Terror-tunnel detecting technology can be used to fight cancer

Just as soil north of the Gaza Strip isn’t like the soil in its south, different hospitals use different machines and protocols to provide different medical images.

Technology can help us look deep into the human body, Idan Bassuk says (photo credit: GUY SHRIBER)
Technology can help us look deep into the human body, Idan Bassuk says
(photo credit: GUY SHRIBER)
What do terrorists and cancer-tumors have in common? Both pose threats and are hard to find. Aidoc, an Israeli technology company that develops computer-aided simple triage and notification system, was inspired by IDF-developed AI solutions to enhance medical images technology. 
The layers of the Earth make each region unique, just as each human body is unlike any other, according to the vice president of AI at Aidoc, Idan Bassuk. This is the reason that when the special IDF unit digs test-tunnels like those dug in the Gaza Strip, it needs to test its technology under similar conditions to those Hamas worked under.
Top of his 2006 Talpiot class, Bassuk is more than an AI expert. He served in a combat role and led men tasked with facing the tunnels threat.
“This gave me intimate knowledge of not just the reality on the ground,” he says, “but what a soldier actually needs in his hands.”
Unlike sonar waves that “cross” a homogeneous substance, sea-water, to unveil what is hidden in the bowls of the earth requires something like an X-ray. Just as the X-ray presents an image of the inner organs concealed under muscle and fat, the IDF is able to produce an image of what is buried deeper than a metro station.
Just as soil north of the Gaza Strip isn’t like the soil in its south, different hospitals use different machines and protocols to provide different medical images. This might seem odd, but there is no single protocol for medical scanning across the country or the larger medical community. Different hospitals use different machines, which require different manuals and training. “In some cases it comes down to the skills of the technician using the machine,” Bassuk explains.
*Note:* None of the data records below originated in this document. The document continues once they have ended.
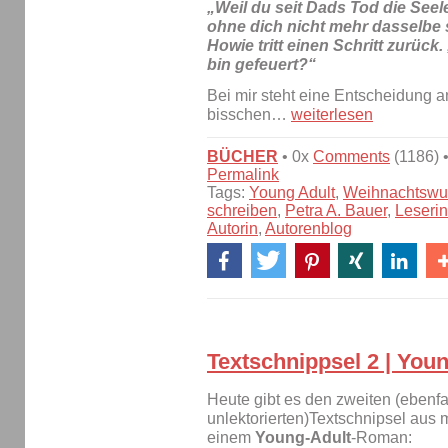
„Weil du seit Dads Tod die Seel
ohne dich nicht mehr dasselbe 
Howie tritt einen Schritt zurück.
bin gefeuert?“
Bei mir steht eine Entscheidung a
bisschen…
weiterlesen
BÜCHER
• 0x
Comments
(1186) 
Permalink
Tags:
Young Adult
,
Weihnachtswu
schreiben
,
Petra A. Bauer
,
Leseri
Autorin
,
Autorenblog
Textschnippsel 2 | You
Heute gibt es den zweiten (ebenfa
unlektorierten)Textschnipsel aus 
einem
Young-Adult
-Roman:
This poses a question, how do you know the scan you are holding, of the Gaza Strip or the patient, is a good one? You only have one patient, or one tunnel, in the real world. So you only have one piece of data. What can you compare it with?
Take spinal injuries, for example. These are fairly rare and during one month a single hospital might have several dozen examples of scans showing them. But thousands are needed to improve the AI capabilities. Using the solution Aidoc created, it is possible to take thousands of such scans from other countries and “present” the data as if it originated in the hospital based on the population it usually serves. This in turns, allows to AI to “learn” from a small set of cases as if it had a wide pool of many spinal injury scans. Similar means were used to “multiply” the tunnel-situations the AI was “scanning” to enhance its abilities to best respond to the singular one in the factual world.
To use an analogy, in the real world one patient gets one scan, a single roll of the dice, but thanks to the virtual world, a patient can get an AI which learned from thousands of possible scans, thousands of dices rolled elsewhere, after they were adapted for such a purpose. These virtual results aren’t used in the medical care giving process, only to check how well the AI is able to function on a wider set of cases. 
In the army, checking thousands of virtual tunnels allows to see where the system needs to work harder to offer unique solutions in specific points, in medical care, better AI means more efficient treatments to the singular patient seeking help. Improved, and early, detection of cancer tumors for example, could save countless lives.
“All these technologies, MRI, X-Rays, are very challenging to us because it’s hard to tell causation and correlation apart,” Bassuk concludes, “the technology offers data, only rigorous methodology can ensure solid understanding.”
How does one “clean” the data received from the machines so one clearly sees where tunnels, or life threatening tumors, are gathered?
One part of the answer is an AI solution engineer. A person who can help the AI correctly “filter” the data regardless of the various variants involved.
“Our goal is to do the same thing for hospitals,” Bassuk says, “not to replace the radiologist – they are the best at understanding human variants – but to put a human in the data processing loop.”